Task prompt
Only a number is expected in reply: the count of lines below where the word "rừng" occurs.

:: Dataset content

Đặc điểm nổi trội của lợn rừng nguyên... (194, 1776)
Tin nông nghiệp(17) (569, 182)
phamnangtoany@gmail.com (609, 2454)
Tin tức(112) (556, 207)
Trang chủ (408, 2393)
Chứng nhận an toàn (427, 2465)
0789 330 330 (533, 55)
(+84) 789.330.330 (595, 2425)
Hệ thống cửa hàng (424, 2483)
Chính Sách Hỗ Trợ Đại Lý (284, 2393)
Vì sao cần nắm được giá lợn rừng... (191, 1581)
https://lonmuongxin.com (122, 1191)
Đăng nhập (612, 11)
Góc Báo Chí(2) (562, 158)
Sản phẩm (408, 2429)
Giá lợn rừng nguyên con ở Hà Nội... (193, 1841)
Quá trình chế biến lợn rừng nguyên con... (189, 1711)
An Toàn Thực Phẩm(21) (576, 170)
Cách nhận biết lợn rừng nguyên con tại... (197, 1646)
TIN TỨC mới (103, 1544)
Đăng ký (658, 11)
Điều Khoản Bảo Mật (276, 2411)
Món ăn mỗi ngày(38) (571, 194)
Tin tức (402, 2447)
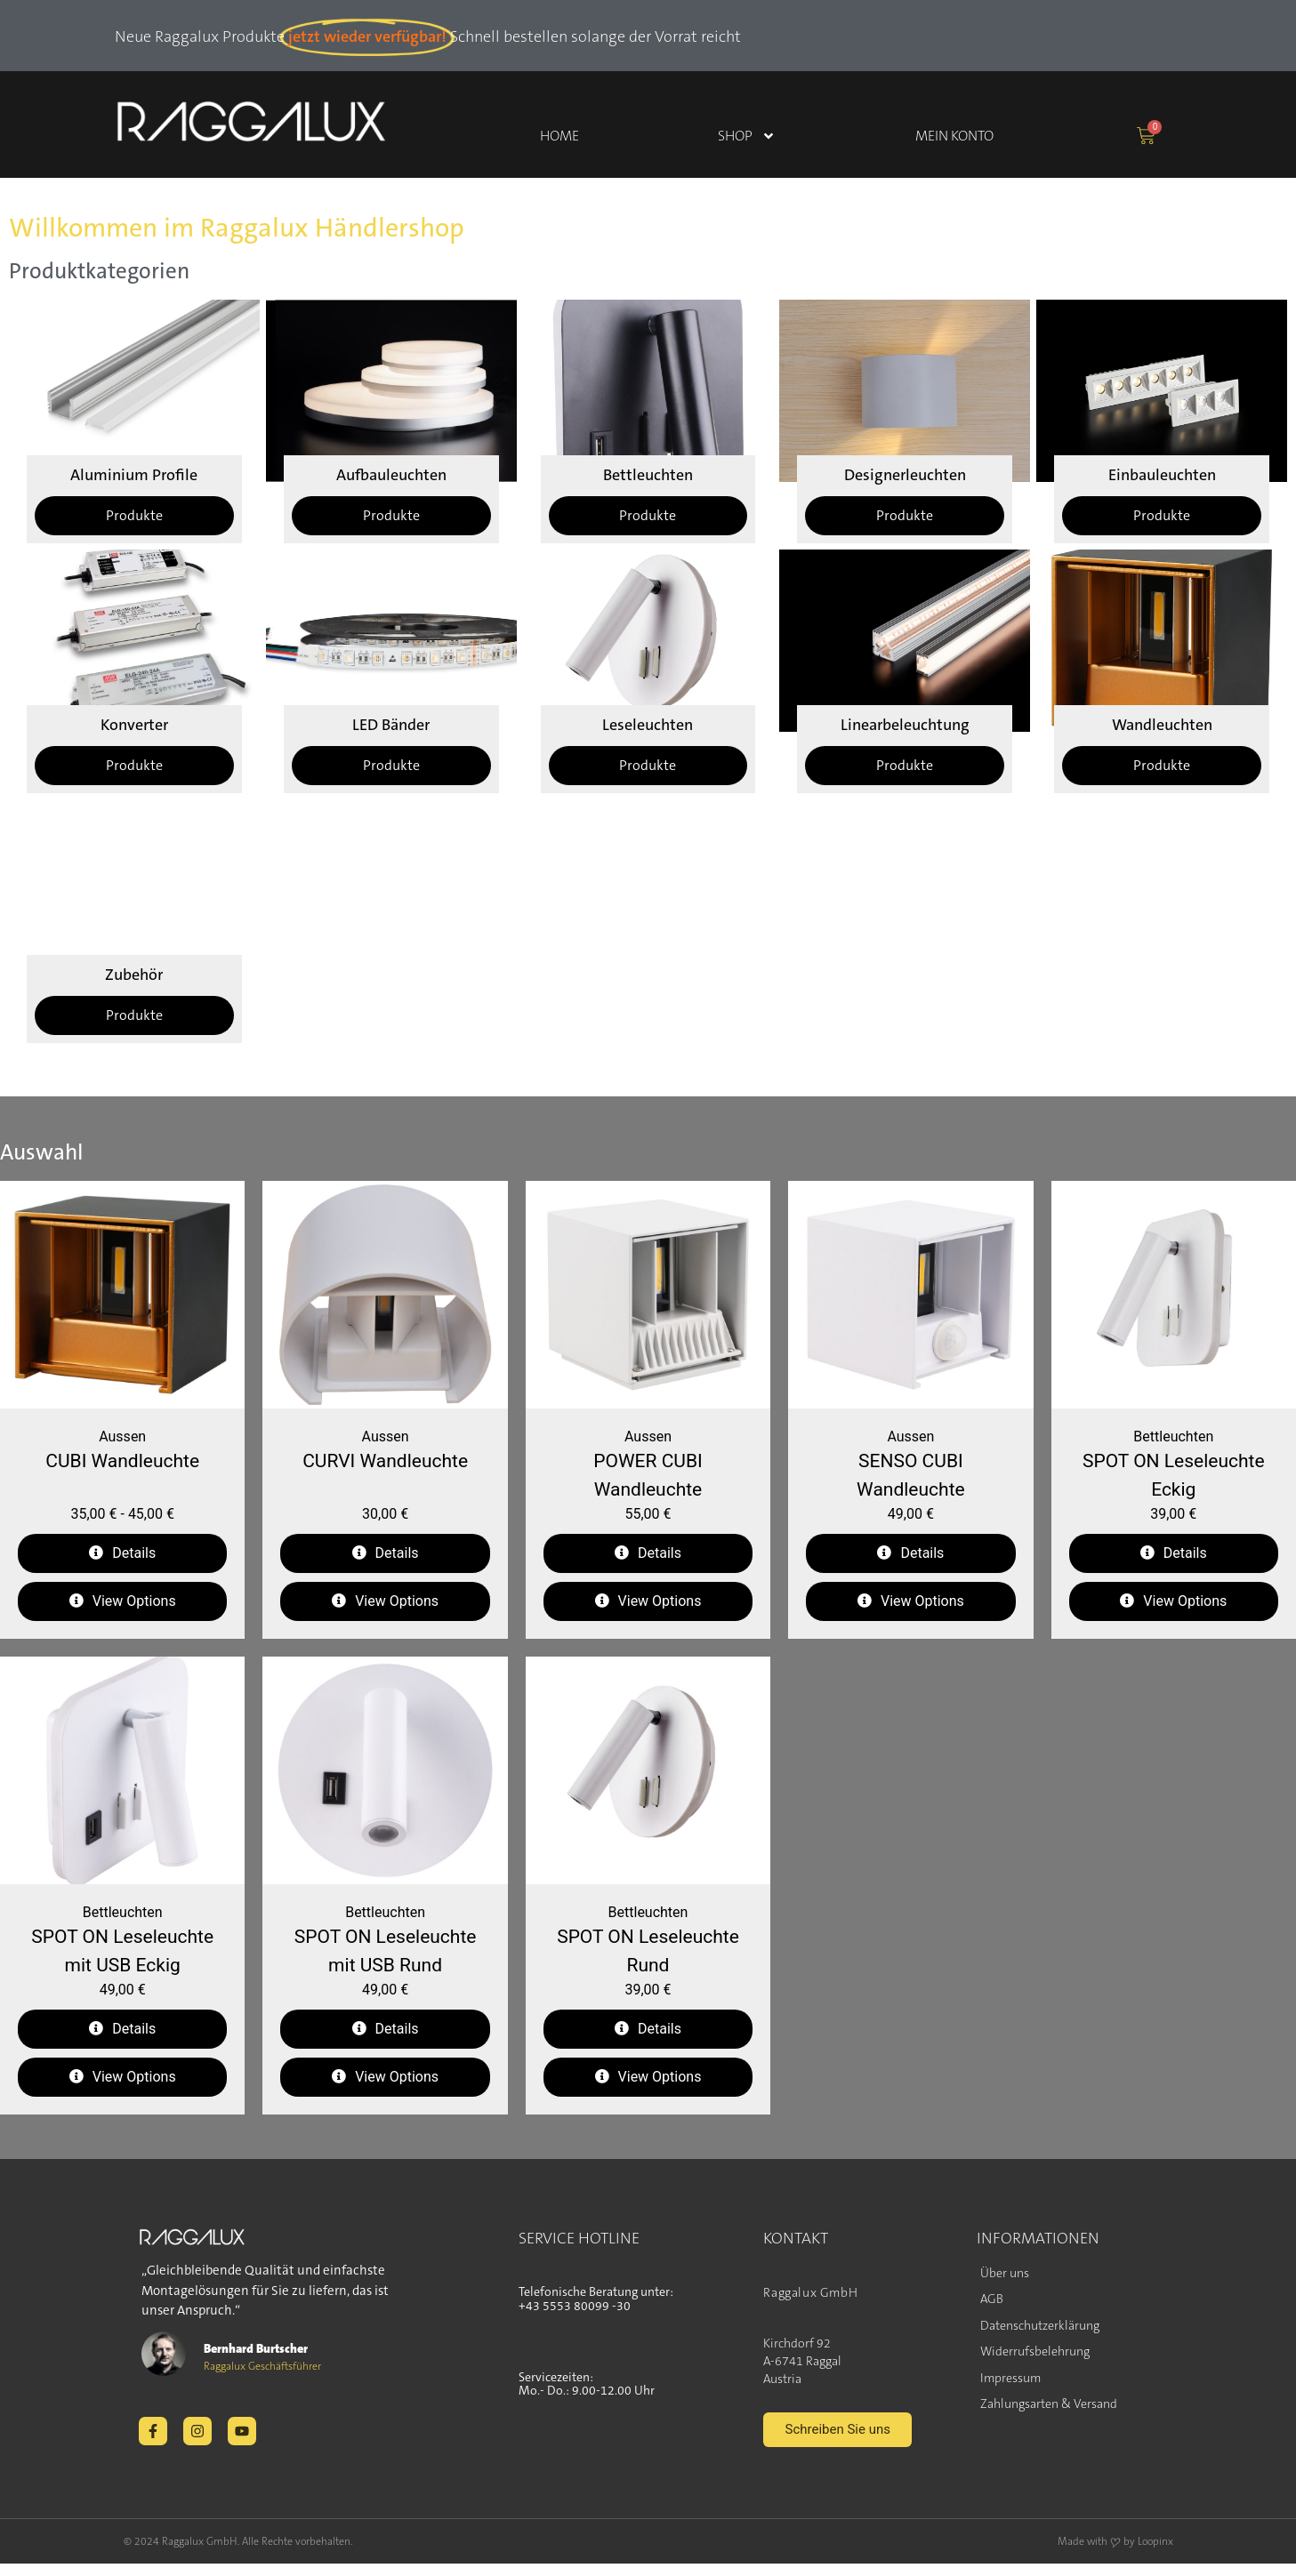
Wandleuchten (1162, 724)
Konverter (134, 724)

::::

Expected answer
5